Bailey joined GHS in 1999 as associate administrator of Georgetown Memorial Hospital and became president and CEO of the Georgetown Hospital System in 2001. Since he began leading the charge at GHS, the system has been recognized several times for excellence.
Bailey says GHS is focused on making the transition from the first curve of the volume-based business model to the second curve of the value-based model.
“We’re trying to develop the right mix of strategy that deals with curve one – which we very much still operate in and is how our bills get paid – and that ensures we are well positioned for the day when we’ll have to operate in curve two,” he says.
The first step in that transformation is to educate the physicians and medical staff, whose attention centers on providing the best care for patients, not transitioning to a different business model, Bailey says.
“We need to train them on the tools and the resources they’re going to need,” he says. “That’s a big deal for us and it’s also an important role for the AHA: ensuring the membership has the educational tools that will help us make the transition.”
Bailey serves as chairman of AHA’s Regional Policy Board 4, which includes Florida, Georgia, Alabama, Mississippi, South Carolina, Tennessee and Puerto Rico.
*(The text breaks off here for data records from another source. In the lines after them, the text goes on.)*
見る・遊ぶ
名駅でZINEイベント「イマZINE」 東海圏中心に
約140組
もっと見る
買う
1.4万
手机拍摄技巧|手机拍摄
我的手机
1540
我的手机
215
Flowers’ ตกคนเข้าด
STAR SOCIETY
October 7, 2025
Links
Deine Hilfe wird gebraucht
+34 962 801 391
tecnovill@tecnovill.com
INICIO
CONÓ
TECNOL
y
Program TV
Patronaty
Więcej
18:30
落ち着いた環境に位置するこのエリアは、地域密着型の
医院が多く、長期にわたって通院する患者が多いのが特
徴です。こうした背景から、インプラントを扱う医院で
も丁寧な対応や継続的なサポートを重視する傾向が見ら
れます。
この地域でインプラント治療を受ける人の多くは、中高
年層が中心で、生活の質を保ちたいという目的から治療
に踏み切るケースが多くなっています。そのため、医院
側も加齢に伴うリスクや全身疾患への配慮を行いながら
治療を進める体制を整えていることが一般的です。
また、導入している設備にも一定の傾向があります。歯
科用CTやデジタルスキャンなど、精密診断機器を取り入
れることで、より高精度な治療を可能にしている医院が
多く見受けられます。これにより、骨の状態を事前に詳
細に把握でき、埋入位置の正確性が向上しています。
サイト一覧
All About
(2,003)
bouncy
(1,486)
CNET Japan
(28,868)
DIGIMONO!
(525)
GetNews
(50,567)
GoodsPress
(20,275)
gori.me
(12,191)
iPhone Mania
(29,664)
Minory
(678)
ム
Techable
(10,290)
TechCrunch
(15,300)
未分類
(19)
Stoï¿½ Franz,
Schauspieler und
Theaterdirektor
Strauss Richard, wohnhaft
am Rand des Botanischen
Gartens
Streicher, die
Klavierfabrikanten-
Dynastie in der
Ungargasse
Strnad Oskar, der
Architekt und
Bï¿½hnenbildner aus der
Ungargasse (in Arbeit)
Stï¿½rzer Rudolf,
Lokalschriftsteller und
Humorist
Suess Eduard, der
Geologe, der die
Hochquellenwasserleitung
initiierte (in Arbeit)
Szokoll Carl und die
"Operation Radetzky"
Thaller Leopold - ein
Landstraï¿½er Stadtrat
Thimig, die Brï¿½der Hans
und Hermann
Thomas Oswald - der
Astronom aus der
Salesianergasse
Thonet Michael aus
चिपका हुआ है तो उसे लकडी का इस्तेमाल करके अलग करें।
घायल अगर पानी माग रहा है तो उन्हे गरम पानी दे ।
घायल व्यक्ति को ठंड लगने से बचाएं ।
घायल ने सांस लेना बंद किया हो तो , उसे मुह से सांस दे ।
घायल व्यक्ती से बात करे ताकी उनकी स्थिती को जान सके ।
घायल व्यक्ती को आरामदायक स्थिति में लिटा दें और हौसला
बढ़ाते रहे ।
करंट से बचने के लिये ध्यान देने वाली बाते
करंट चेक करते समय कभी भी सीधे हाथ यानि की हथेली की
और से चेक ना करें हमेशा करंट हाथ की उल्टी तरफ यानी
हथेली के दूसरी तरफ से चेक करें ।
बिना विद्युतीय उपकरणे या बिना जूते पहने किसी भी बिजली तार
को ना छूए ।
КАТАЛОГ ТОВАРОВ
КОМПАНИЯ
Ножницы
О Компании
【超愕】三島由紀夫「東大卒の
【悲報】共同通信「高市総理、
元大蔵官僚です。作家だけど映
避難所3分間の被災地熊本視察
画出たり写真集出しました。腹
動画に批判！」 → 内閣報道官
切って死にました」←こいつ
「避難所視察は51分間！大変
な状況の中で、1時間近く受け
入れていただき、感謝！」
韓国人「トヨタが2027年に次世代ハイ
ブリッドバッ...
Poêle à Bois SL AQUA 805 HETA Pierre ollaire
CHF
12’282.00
He also is a member of the AHA’s Committee on Performance Improvement.
In this rapidly changing health care landscape and with such a varied and diverse hospital membership, Bailey predicts that leading the transition from the first to second curve is one of the AHA’s biggest challenges.
“We’re all going to be at different points on that path and we’re all going down that path at different speeds,” says Bailey.
But Bailey is confident that the AHA can guide hospitals through the transition.
“One of the things I am most impressed with is the thought that goes into the AHA’s process of developing new ideas, strategies and educational materials,” he says. “The AHA has an excellent process of bringing forth new ideas and training tools we all need.”
As for his tenure on the AHA board, Bailey is most excited about learning from and exchanging ideas with his fellow board members.
“Sitting around the table – whether it’s a meeting table or a dinner table – and being able to talk with such a diverse, well-educated and humble group of individuals . . . It’s a lot of fun,” he says.
Bailey wants to provide the perspective of smaller organizations during his time on the AHA board. Listen .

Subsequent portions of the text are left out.